Europe is falling further behind the dominant US as a developed market of choice for global investors. The 20-country eurozone finds itself in a difficult position with economic indicators continuing to point to a loss of momentum while the recovery in the UK remains slow and complicated. Global investors must consider numerous factors when allocating to developed markets in 2025.
UK consumers more upbeat
According to a Bloomberg report, consumer sentiment in the UK is rising. The RICS house price indicator hit its highest in more than two years in November as buyers were buoyed by a Bank of England (BOE) rate cut and an end to uncertainty over Labour’s first budget. New proposals to lower UK energy bills will also see power customers pay nothing or significantly less to connect to the grid. Energy regulator Ofgem wants standing charges, fixed costs added on top of bills to cover grid connection, to be scrapped or lowered for some customers as it addresses record public debt. The charges have almost doubled since 2019, accounting for about 20% of customer bills.
Eurozone 2025 outlook
Investec analysts downgraded their eurozone GDP forecast to 1.2% from 1.5% as the 20-country bloc finds itself in a difficult position with economic indicators continuing to point to a loss of momentum. Manufacturing remains weak, while conditions are softening elsewhere too. Political problems in France and Germany look set to further cloud the outlook for 2025. This is before the implications of the new US administration are taken into account. Our GDP forecast for 2024 is unchanged whilst 2025 is, a reflection of both the recent data and a US tariff impact. Regarding monetary policy, Investec assessments suggest that the balance of data argues for a more aggressive ECB policy approach and expects the deposit rate at 1.50% by the end of 2025.
United Kingdom 2025 outlook
According to Investec analysts are factoring in some impact on the UK from a US ‘universal tariff’, but this may be fairly muted as British goods exports to the US account for just 2.3% of GDP. Inflation is expected to rise close to 3.0% by mid-2025, partly on utility prices, but seems likely to fall close to 2.0% by year-end as services inflation continues to moderate.
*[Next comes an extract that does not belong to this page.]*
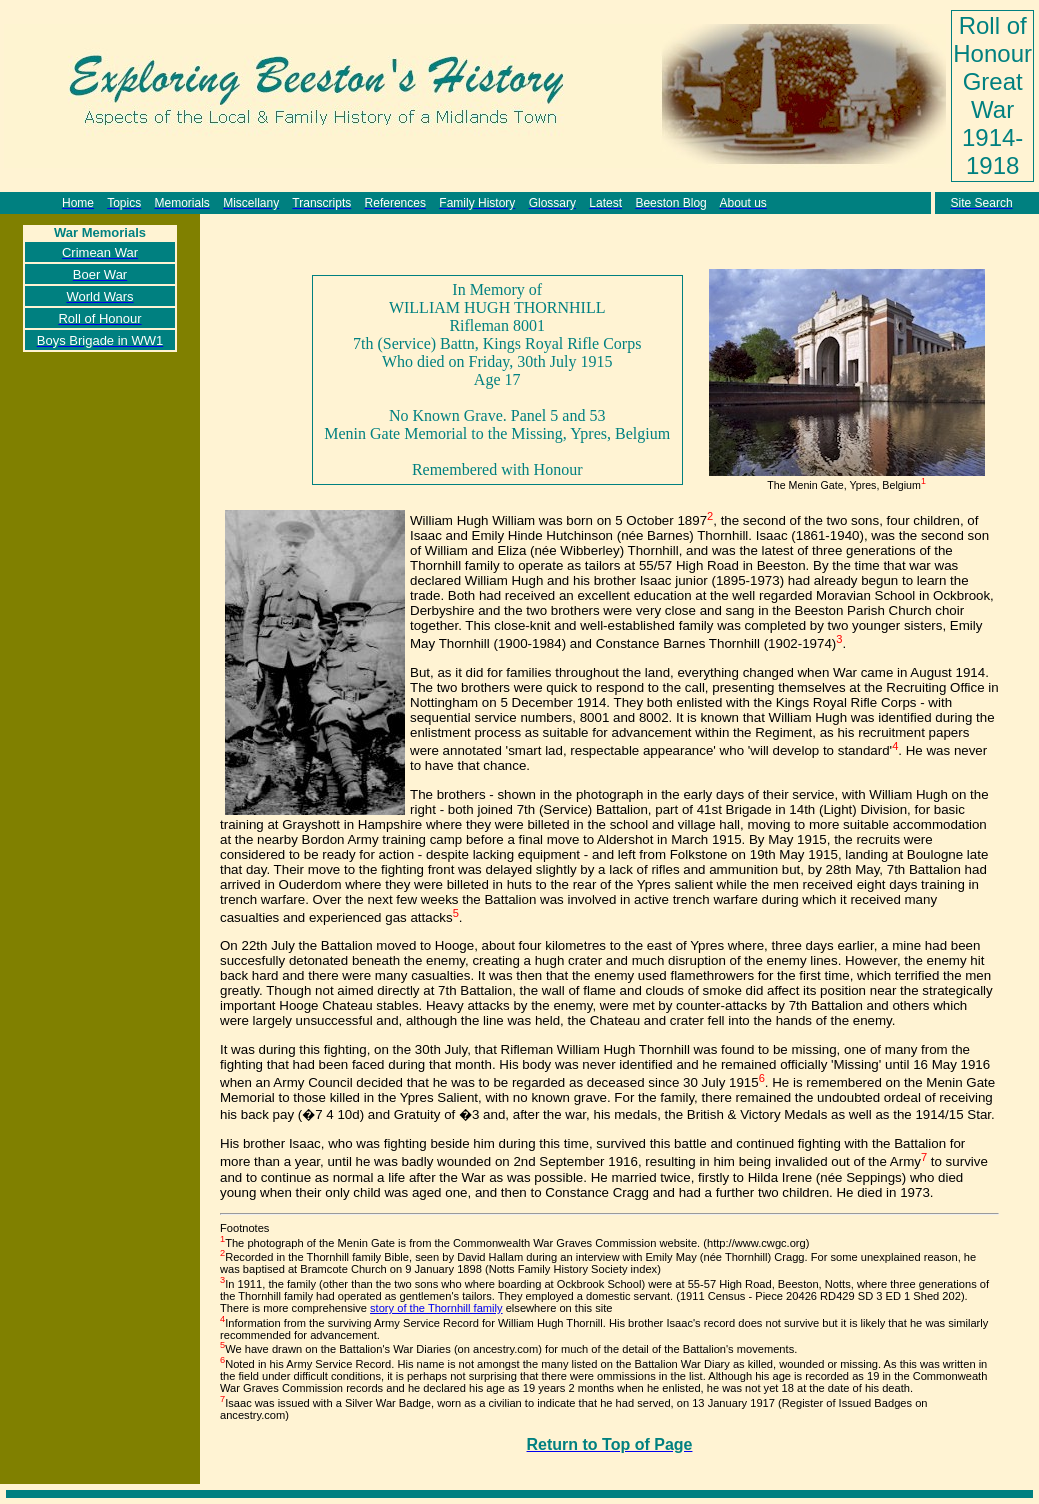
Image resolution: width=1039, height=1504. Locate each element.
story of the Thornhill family (436, 1308)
The outlook suggests continued gradual policy loosening, with the Bank rate expected to fall by a further 100bps to 3.75% by end-2025. GDP growth has lost momentum recently, but firm household income growth should support spending in future.
ECB Cuts for Third Straight Time to Prop Up Flagging Economy
The European Central Bank (ECB) lowered interest rates for a third consecutive meeting and signalled more reductions next year as inflation nears 2% and the economy struggles. The deposit rate was cut by a quarter-point to 3%. Indicating its shifting stance, the ECB’s statement dropped wording saying the policy will remain “sufficiently restrictive” for as long as necessary. Bloomberg reported that ECB policymakers expect to lower rates by another quarter point in January and probably also in March as inflation stabilises and growth remains sluggish.
Swiss stocks gain after surprise SNB cut
The Swiss National Bank (SNB) delivered a bigger-than-expected 50bps interest-rate cut as it sought to head off gains in its currency. The Swiss franc fell, pulling further away from a near-decade high hit against the euro last month and helped lift globally-exposed names in the Swiss Market Index (SMI).
LVMH deepens expansion into hospitality
LVMH Moët Hennessy Louis Vuitton SE (MCP-TRQX) has extended its bet on luxury hospitality in a deal with Fontenille, a small but high-end French hotel group with properties in tourist hot spots like Tuscany and Minorca. The deal marks the company’s latest expansion in the world of luxury travel, with a stake of about 20% in Les Domaines de Fontenille, according to Bloomberg.
SA makes strides towards private-public grid development
More than a year after Dr Kgosientsho Ramokgopa, then minister of electricity, held an investor conference about private sector participation in developing the country’s electricity grid, a Request for Information (RFI) was published on 11 December. This is the first step towards procurement, which was envisaged to start in the first quarter of next year. The closing date for the RFI is, however, only in February, which casts doubt on whether the timeline for the Request for Proposals (RFP) will be met. Bloomberg reports that the South African Independent Power Producer Association (Saippa) welcomed the RFI as a crucial first step to unlocking private capital towards expanding essential grid infrastructure. Grid expansion and reconfiguration have become a top priority to enable the development of a myriad of renewable energy projects by government and private sector players.
Sector focus: Mining and manufacturing
While business and consumer confidence are up in South Africa, certain critical sectors like mining and manufacturing are struggling as logistical constraints continue to impede activity. Mining production eased to 1.4% y/y at the start of the fourth quarter, following September’s 4.9% y/y revised lift. However, PGMs had the largest positive contribution to the headline reading. Production of PGMs rose by 3.3% y/y in October and, owing to its substantial size in the mining basket (30.16%), it added 1.0%.